▶
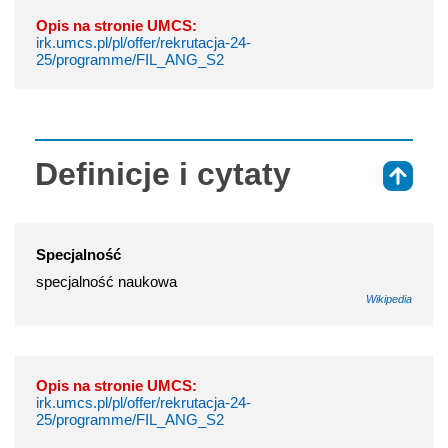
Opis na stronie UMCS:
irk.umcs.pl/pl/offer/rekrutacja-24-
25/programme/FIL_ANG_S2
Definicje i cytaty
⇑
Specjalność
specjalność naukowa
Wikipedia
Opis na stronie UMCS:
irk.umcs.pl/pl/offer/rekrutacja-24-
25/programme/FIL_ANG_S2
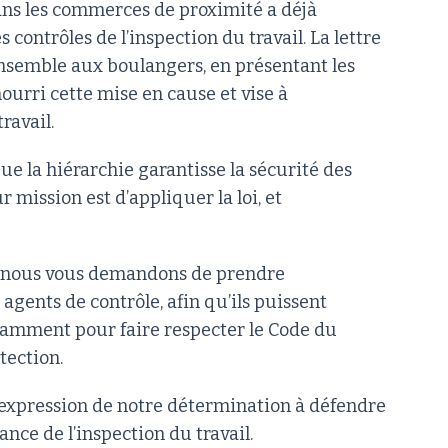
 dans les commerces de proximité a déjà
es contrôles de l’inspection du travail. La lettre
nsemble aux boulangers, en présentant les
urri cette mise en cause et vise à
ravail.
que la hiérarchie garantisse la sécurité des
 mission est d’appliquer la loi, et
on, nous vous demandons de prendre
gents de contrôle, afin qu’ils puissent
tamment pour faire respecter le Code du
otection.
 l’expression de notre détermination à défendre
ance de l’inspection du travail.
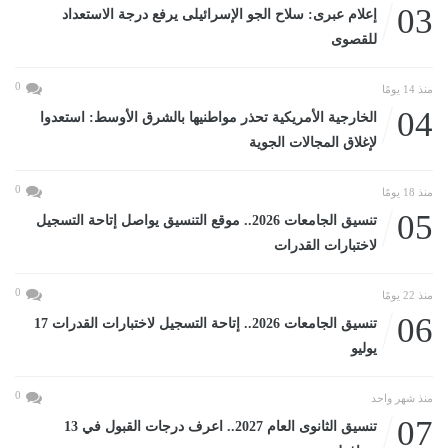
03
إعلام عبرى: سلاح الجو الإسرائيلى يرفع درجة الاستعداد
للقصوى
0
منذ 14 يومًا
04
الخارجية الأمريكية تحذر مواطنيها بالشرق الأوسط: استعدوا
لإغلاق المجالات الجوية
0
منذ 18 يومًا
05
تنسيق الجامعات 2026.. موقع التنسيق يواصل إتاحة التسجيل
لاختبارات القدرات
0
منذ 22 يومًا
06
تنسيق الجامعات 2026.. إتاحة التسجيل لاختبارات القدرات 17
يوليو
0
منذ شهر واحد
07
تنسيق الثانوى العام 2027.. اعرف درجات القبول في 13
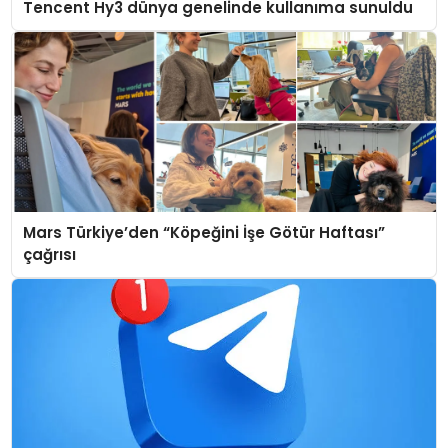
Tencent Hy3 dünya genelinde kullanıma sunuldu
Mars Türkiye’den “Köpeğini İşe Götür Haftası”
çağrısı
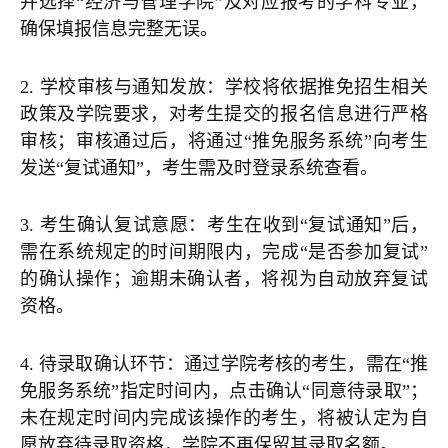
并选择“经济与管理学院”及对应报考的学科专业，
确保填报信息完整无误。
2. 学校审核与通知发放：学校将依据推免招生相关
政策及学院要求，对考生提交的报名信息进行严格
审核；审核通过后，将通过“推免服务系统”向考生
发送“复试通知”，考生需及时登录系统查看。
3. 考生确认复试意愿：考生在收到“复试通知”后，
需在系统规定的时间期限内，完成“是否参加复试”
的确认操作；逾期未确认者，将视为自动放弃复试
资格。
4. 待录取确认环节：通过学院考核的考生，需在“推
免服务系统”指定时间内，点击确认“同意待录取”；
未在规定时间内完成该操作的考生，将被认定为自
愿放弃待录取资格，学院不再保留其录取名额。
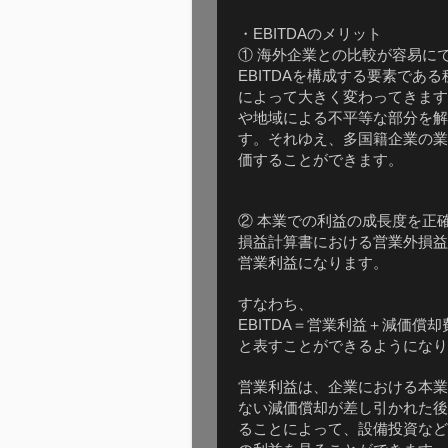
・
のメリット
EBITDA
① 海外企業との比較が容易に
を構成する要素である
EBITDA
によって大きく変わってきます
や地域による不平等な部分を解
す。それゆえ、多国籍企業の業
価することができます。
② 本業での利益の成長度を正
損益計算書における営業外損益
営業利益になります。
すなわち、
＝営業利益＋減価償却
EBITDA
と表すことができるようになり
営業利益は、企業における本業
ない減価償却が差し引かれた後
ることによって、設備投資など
◀
» INSTRUCTIONS TO FOLLOW
Each line of the data that holds the word "القدرات" should be copied.

» OUTPUT BELOW
لاختبارات القدرات
تنسيق الجامعات 2026.. إتاحة التسجيل لاختبارات القدرات 17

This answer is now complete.